◆ **WORK ITEM**
Nothing in the copy should be a picture; everything else in the listing is to be restated exactly.
-- AVAILABLE DATA follows --
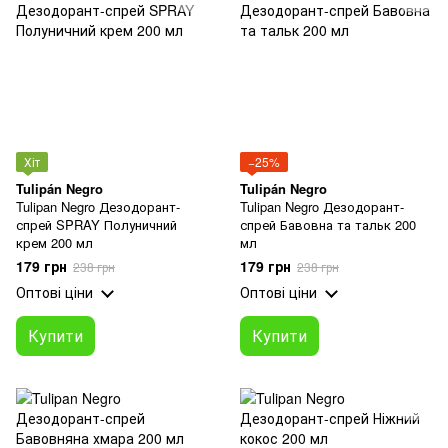
Хіт
−25%
Tulipán Negro
Tulipán Negro
Tulipan Negro Дезодорант-
Tulipan Negro Дезодорант-
спрей SPRAY Полуничний
спрей Бавовна та тальк 200
крем 200 мл
мл
179 грн
179 грн
238 грн
238 грн
Оптові ціни
Оптові ціни
Купити
Купити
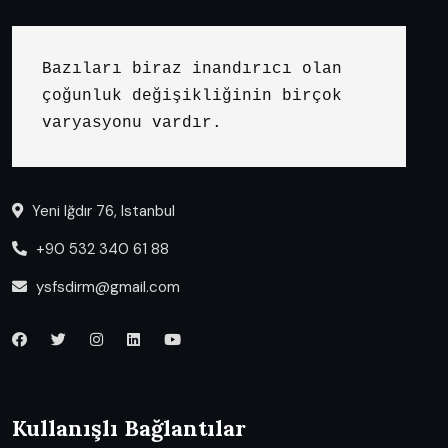
Bazıları biraz inandırıcı olan 
çoğunluk değişikliğinin birçok 
varyasyonu vardır.
Yeni Iğdır 76, Istanbul
+90 532 340 61 88
ysfsdirm@gmail.com
Kullanışlı Bağlantılar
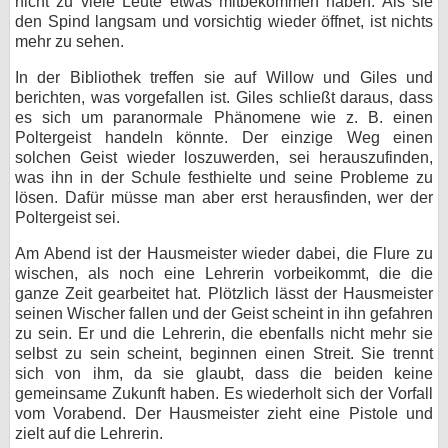
nicht zu viele Leute etwas mitbekommen haben. Als sie
den Spind langsam und vorsichtig wieder öffnet, ist nichts
mehr zu sehen.
In der Bibliothek treffen sie auf Willow und Giles und
berichten, was vorgefallen ist. Giles schließt daraus, dass
es sich um paranormale Phänomene wie z. B. einen
Poltergeist handeln könnte. Der einzige Weg einen
solchen Geist wieder loszuwerden, sei herauszufinden,
was ihn in der Schule festhielte und seine Probleme zu
lösen. Dafür müsse man aber erst herausfinden, wer der
Poltergeist sei.
Am Abend ist der Hausmeister wieder dabei, die Flure zu
wischen, als noch eine Lehrerin vorbeikommt, die die
ganze Zeit gearbeitet hat. Plötzlich lässt der Hausmeister
seinen Wischer fallen und der Geist scheint in ihn gefahren
zu sein. Er und die Lehrerin, die ebenfalls nicht mehr sie
selbst zu sein scheint, beginnen einen Streit. Sie trennt
sich von ihm, da sie glaubt, dass die beiden keine
gemeinsame Zukunft haben. Es wiederholt sich der Vorfall
vom Vorabend. Der Hausmeister zieht eine Pistole und
zielt auf die Lehrerin.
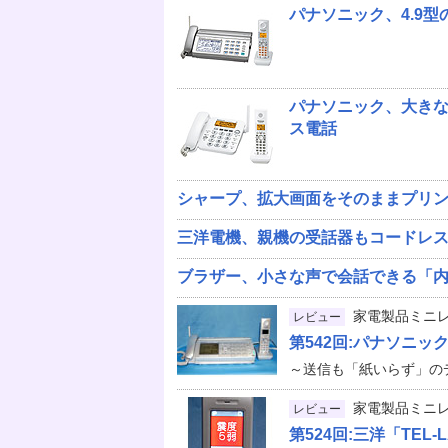
パナソニック、4.9
パナソニック、大き
ス電話
シャープ、拡大画面をそのままプリン
三洋電機、親機の受話器もコードレス
ブラザー、小さな声で会話できる「内
家電製品ミニ
レビュー
第542回:パナソニック
～送信も「紙いらず」の
家電製品ミニ
レビュー
第524回:三洋「TEL-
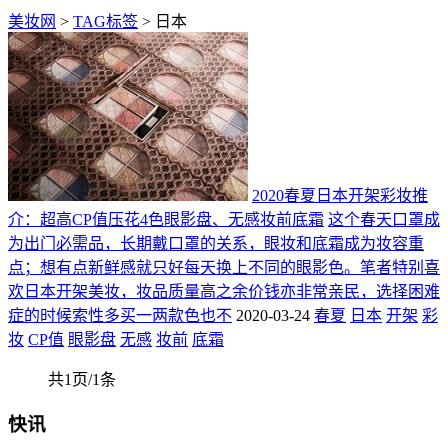
美妆网
>
TAG标签
> 日本
2020春夏日本开架彩妆推
介：超高CP值压花4色眼影盘、无感妆前底霜
这个春天口罩成
为出门必需品，长期戴口罩的关系，眼妆和底霜成为妆容重
点；想有点新鲜感就只好每天换上不同的眼影色。笔者特别喜
欢日本开架美妆，妆品质量高之余价钱亦非常亲民，选择困难
症的时候索性多买一两款色也不
2020-03-24
春夏
日本
开架
彩
妆
CP值
眼影盘
无感
妆前
底霜
共1页/1条
快讯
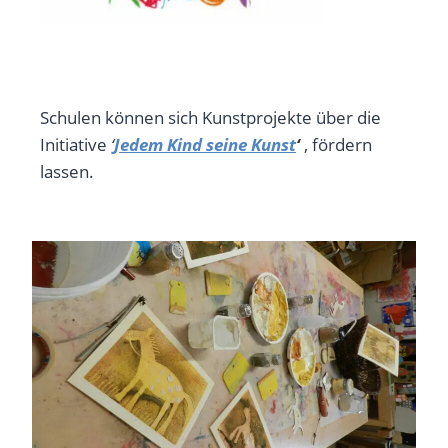
Schulen können sich Kunstprojekte über die
Initiative
‘
J
edem Kind seine Kunst
‘
, fördern
lassen.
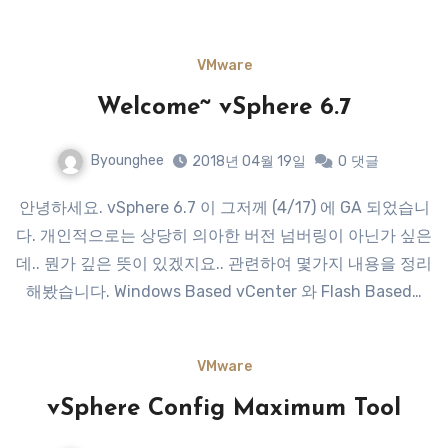
VMware
Welcome~ vSphere 6.7
Byounghee
2018년 04월 19일
0
댓글
안녕하세요. vSphere 6.7 이 그저께 (4/17) 에 GA 되었습니
다. 개인적으로는 상당히 의아한 버전 넘버링이 아닌가 싶은
데.. 뭔가 깊은 뜻이 있겠지요.. 관련하여 몇가지 내용을 정리
해봤습니다. Windows Based vCenter 와 Flash Based…
VMware
vSphere Config Maximum Tool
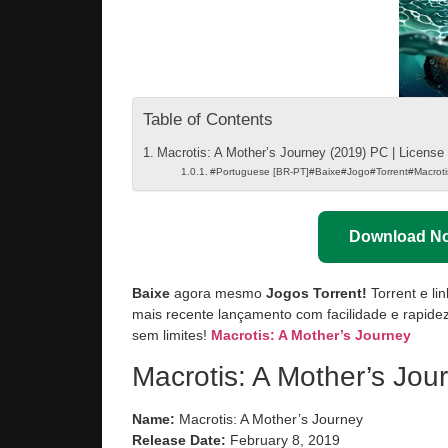
Table of Contents
Macrotis: A Mother’s Journey (2019) PC | License
#Portuguese [BR-PT]#Baixe#Jogo#Torrent#Macroti
Download N
Baixe
agora mesmo
Jogos Torrent!
Torrent e li
mais recente lançamento com facilidade e rapidez
sem limites!
Macrotis: A Mother’s Journey
Macrotis: A Mother’s Jou
Name:
Macrotis: A Mother’s Journey
Release Date:
February 8, 2019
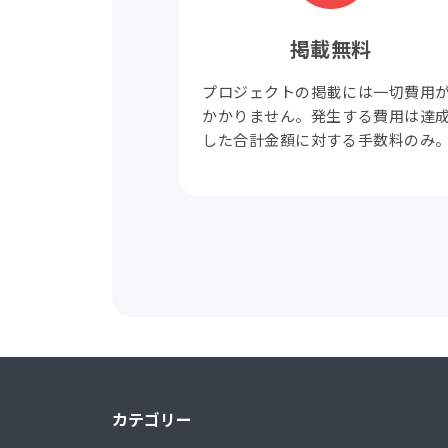
掲載無料
プロジェクトの掲載には一切費用
かかりません。発生する費用は達
した合計金額に対する手数料のみ
カテゴリー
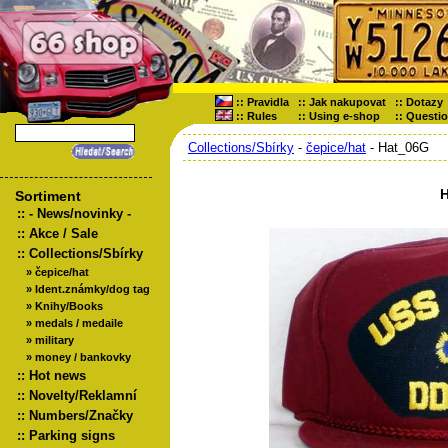
::
Pravidla
::
Jak nakupovat
::
Dotazy
::
Rules
::
Using e-shop
::
Questi
Collections/Sbírky
-
čepice/hat
- Hat_06G
Sortiment
::
- News/novinky -
::
Akce / Sale
::
Collections/Sbírky
»
čepice/hat
»
Ident.známky/dog tag
»
Knihy/Books
»
medals / medaile
»
military
»
money / bankovky
::
Hot news
::
Novelty/Reklamní
::
Numbers/Značky
::
Parking signs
-- AVAILABLE DATA concluded --
◆ **RESPONSE AREA**
Хіт
−25%
Tulipán Negro
Tulipán Negro
Tulipan Negro Дезодорант-
Tulipan Negro Дезодорант-
спрей SPRAY Полуничний
спрей Бавовна та тальк 200
крем 200 мл
мл
179 грн
179 грн
238 грн
238 грн
Оптові ціни
Оптові ціни
Купити
Купити
Bazıları biraz inandırıcı olan 
çoğunluk değişikliğinin birçok 
varyasyonu vardır.
Yeni Iğdır 76, Istanbul
+90 532 340 61 88
ysfsdirm@gmail.com
Kullanışlı Bağlantılar
nicht zu viele Leute etwas mitbekommen haben. Als sie
den Spind langsam und vorsichtig wieder öffnet, ist nichts
mehr zu sehen.
In der Bibliothek treffen sie auf Willow und Giles und
berichten, was vorgefallen ist. Giles schließt daraus, dass
es sich um paranormale Phänomene wie z. B. einen
Poltergeist handeln könnte. Der einzige Weg einen
solchen Geist wieder loszuwerden, sei herauszufinden,
was ihn in der Schule festhielte und seine Probleme zu
lösen. Dafür müsse man aber erst herausfinden, wer der
Poltergeist sei.
Am Abend ist der Hausmeister wieder dabei, die Flure zu
wischen, als noch eine Lehrerin vorbeikommt, die die
ganze Zeit gearbeitet hat. Plötzlich lässt der Hausmeister
seinen Wischer fallen und der Geist scheint in ihn gefahren
zu sein. Er und die Lehrerin, die ebenfalls nicht mehr sie
selbst zu sein scheint, beginnen einen Streit. Sie trennt
sich von ihm, da sie glaubt, dass die beiden keine
gemeinsame Zukunft haben. Es wiederholt sich der Vorfall
vom Vorabend. Der Hausmeister zieht eine Pistole und
zielt auf die Lehrerin.
パナソニック、4.9
パナソニック、大き
ス電話
シャープ、拡大画面をそのままプリン
三洋電機、親機の受話器もコードレス
ブラザー、小さな声で会話できる「内
家電製品ミニ
レビュー
第542回:パナソニック
～送信も「紙いらず」の
家電製品ミニ
レビュー
第524回:三洋「TEL-
美妆网
>
TAG标签
> 日本
2020春夏日本开架彩妆推
介：超高CP值压花4色眼影盘、无感妆前底霜
这个春天口罩成
为出门必需品，长期戴口罩的关系，眼妆和底霜成为妆容重
点；想有点新鲜感就只好每天换上不同的眼影色。笔者特别喜
欢日本开架美妆，妆品质量高之余价钱亦非常亲民，选择困难
症的时候索性多买一两款色也不
2020-03-24
春夏
日本
开架
彩
妆
CP值
眼影盘
无感
妆前
底霜
共1页/1条
快讯
Schulen können sich Kunstprojekte über die
Initiative
‘
J
edem Kind seine Kunst
‘
, fördern
lassen.
VMware
Welcome~ vSphere 6.7
Byounghee
2018년 04월 19일
0
댓글
안녕하세요. vSphere 6.7 이 그저께 (4/17) 에 GA 되었습니
다. 개인적으로는 상당히 의아한 버전 넘버링이 아닌가 싶은
데.. 뭔가 깊은 뜻이 있겠지요.. 관련하여 몇가지 내용을 정리
해봤습니다. Windows Based vCenter 와 Flash Based…
VMware
vSphere Config Maximum Tool
Table of Contents
Macrotis: A Mother’s Journey (2019) PC | License
#Portuguese [BR-PT]#Baixe#Jogo#Torrent#Macroti
Download N
Baixe
agora mesmo
Jogos Torrent!
Torrent e li
mais recente lançamento com facilidade e rapidez
sem limites!
Macrotis: A Mother’s Journey
Macrotis: A Mother’s Jou
Name:
Macrotis: A Mother’s Journey
Release Date:
February 8, 2019
掲載無料
プロジェクトの掲載には一切費用
かかりません。発生する費用は達
した合計金額に対する手数料のみ
カテゴリー
::
Pravidla
::
Jak nakupovat
::
Dotazy
::
Rules
::
Using e-shop
::
Questi
Collections/Sbírky
-
čepice/hat
- Hat_06G
Sortiment
::
- News/novinky -
::
Akce / Sale
::
Collections/Sbírky
»
čepice/hat
»
Ident.známky/dog tag
»
Knihy/Books
»
medals / medaile
»
military
»
money / bankovky
::
Hot news
::
Novelty/Reklamní
::
Numbers/Značky
::
Parking signs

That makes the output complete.